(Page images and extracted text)
----------

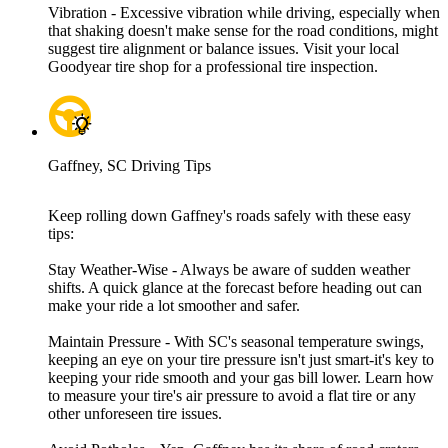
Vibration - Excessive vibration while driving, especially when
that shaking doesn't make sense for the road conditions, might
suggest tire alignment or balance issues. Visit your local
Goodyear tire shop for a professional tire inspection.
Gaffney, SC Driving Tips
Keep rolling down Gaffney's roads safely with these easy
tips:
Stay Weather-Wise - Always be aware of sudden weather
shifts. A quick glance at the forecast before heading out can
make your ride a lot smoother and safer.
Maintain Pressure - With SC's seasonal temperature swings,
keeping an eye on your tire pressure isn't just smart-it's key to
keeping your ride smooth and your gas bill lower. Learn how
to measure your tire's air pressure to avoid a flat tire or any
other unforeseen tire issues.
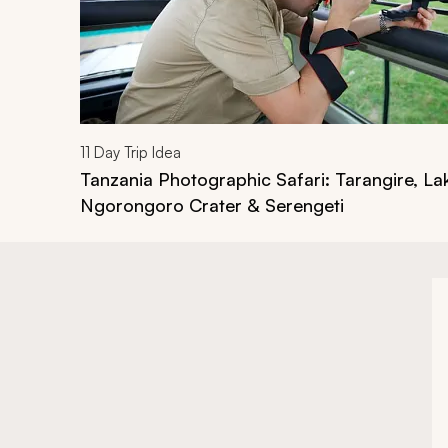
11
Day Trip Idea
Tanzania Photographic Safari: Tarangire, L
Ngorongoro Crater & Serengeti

----------

▸ YOUR ASSIGNMENT: How many of the lines above hold "tire"? Answer with only the number.

▸ ANSWER TO THIS TASK: 5